Cache Invalidation is Hard

Felipe,Fri Sep 17 2021•5 min read

My first blog post ever

Ever since I came across Blitz.js (opens in a new tab), I've been thinking about rewriting Contatempo (opens in a new tab) using it. I've also been thinking about creating a blog for a long time (I guess it was my 2018's new year resolution). Now that I'm learning Blitz I figured it would be a great motivation to document my learings and thoughts on a blog. So, hopefully, this will be the first of many posts to come.

Context

For this very first post, I'll write about my adventures on facing one the two hard things (opens in a new tab) in computer science: cache invalidation. Or so I thought that was my problem (spoiler alert: it wasn't, at least not the root cause). I'm sure that nowadays the problem I faced shouldn't be as hard as it was back then when Phil Karlton coined the phrase, but it took me 3 days (after spending more than a week not even thinking about it) to find a solution.

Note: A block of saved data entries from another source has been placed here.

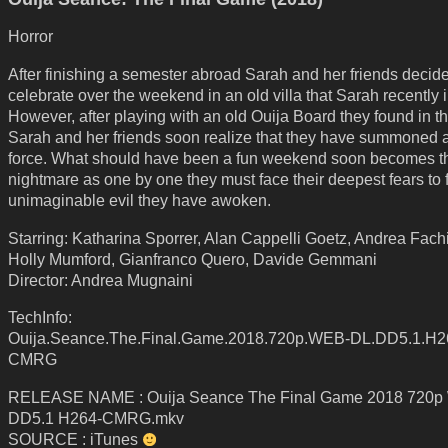
Horror
After finishing a semester abroad Sarah and her friends decide
celebrate over the weekend in an old villa that Sarah recently i
However, after playing with an old Ouija Board they found in th
Sarah and her friends soon realize that they have summoned a
force. What should have been a fun weekend soon becomes th
nightmare as one by one they must face their deepest fears to f
unimaginable evil they have awoken.
Starring: Katharina Sporrer, Alan Cappelli Goetz, Andrea Fachi
Holly Mumford, Gianfranco Quero, Davide Gemmani
Director: Andrea Mugnaini
TechInfo:
Ouija.Seance.The.Final.Game.2018.720p.WEB-DL.DD5.1.H2
CMRG
RELEASE NAME : Ouija Seance The Final Game 2018 720
DD5.1 H264-CMRG.mkv
SOURCE : iTunes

So, one of the first things I'm working on the rewrite is the feature that shows the total time elapsed on the records (a record has a begin date and an end date), including the time elapsed for the ongoing record. The total elapsed time is then composed of two parts: the first one being the elapsed time of the completed records, for which I created a getTotalTime query, and the second one being the elapsed time from the begin date of the ongoing record until now, for which I used the getRecords query that returns the list of records to be displayed and then filtered the ongoing record. The total is the sum of the two parts. (And now I realize that maybe getTotalTime was not the best name, as it not actually the total total time)

The problem

For now the creation (or the start) and the finishing (or the end) are set by a single Start/Stop button. When it is first click (displaying the "Start" label) a new record is created and when it is clicked again (now displaying the "Stop" label) that same record is updated with and end date. When any on those actions are performed, I want to use Blitz's invalidateQuery (opens in a new tab) on both the getRecords and getTotalTime queries, so both the list of records and the total elapsed time are updated. This worked, but as I went testing I noticed that sometimes (actually it was every time) the total elapsed time blinked right after a record was stopped! A console.log showed that it was actually being briefly rendered with an unexpected value. After several hours I found an explanation for this unexpected value (or should I say values): sometimes the total elapsed time would include the time of the just ended record twice, showing a higher value than expected, and sometimes it would not include the time of the just ended record, showing a lower value than expected. But why?

Why it occurred

After another several hours, on the next day, I finally realized what was happening: when the elapsed time showed a higher value, it was because the cache for the getTotalTime query was invalidated first, then triggering a refetch for that query with the just finished record accounted for, but the cache for the getRecords wasn't invalidated yet, making the same just finished record time still be included and therefore be counted twice. Similarly, when the elapsed time showed a lower value it was because the cache for the getRecords query was invalidated first, triggering a refetch including the just finished record on the list of records, which would make the second part of the total elapsed time (the part which counted the elapsed time from the ongoing record) be zero, but the getTotalTime query would still not include this just finished record.

The cause

The problem then was that I needed a way to invalidate both caches at the same time so this brief inconsistent state could disappear. I went through a lot the documentation of both Blitz and react-query (which is what Blitz uses under the hood) and, with the help of the Blitz community on discord, I came across queryClient.invalidateQueries (opens in a new tab). With that I could invalidate both queries in a single call. I replaced both invalidateQuery calls with the single queryClient.invalidateQueries and did a test. And then, just like that, the problem was still happening! Why??

The real cause

A day later I had a new theory: it doesn't matter if I invalidate both queries at the same time! Maybe React was already doing it for me even when I was calling invalidateQuery for each query. The problem really was that, after both queries were invalidated, both were refetched on the background, independently of one another, and each refetch would trigger a new render. This new theory made me realize that the problem was that I had a piece of information (the total elapsed time) that was dependent on two separate, indepent queries. And it even made me notice a bug I could take a while to notice: the getRecords query was paginated, and it may not always return the ongoing record, which would result in the total elapsed time being calculated wrong.

The solution

So, after some consideration I came to the conclusion that, instead of trying to change the behaviour of the framework and library at play, the best way to fix this problem was to rethink my queries, and make them return all the information needed for what they were created. So what I finally did was to change the getTotalTime query to also return the ongoing record, so the total elapsed time would need only this query to be calculated, a simple solution (opens in a new tab) that made much more sense.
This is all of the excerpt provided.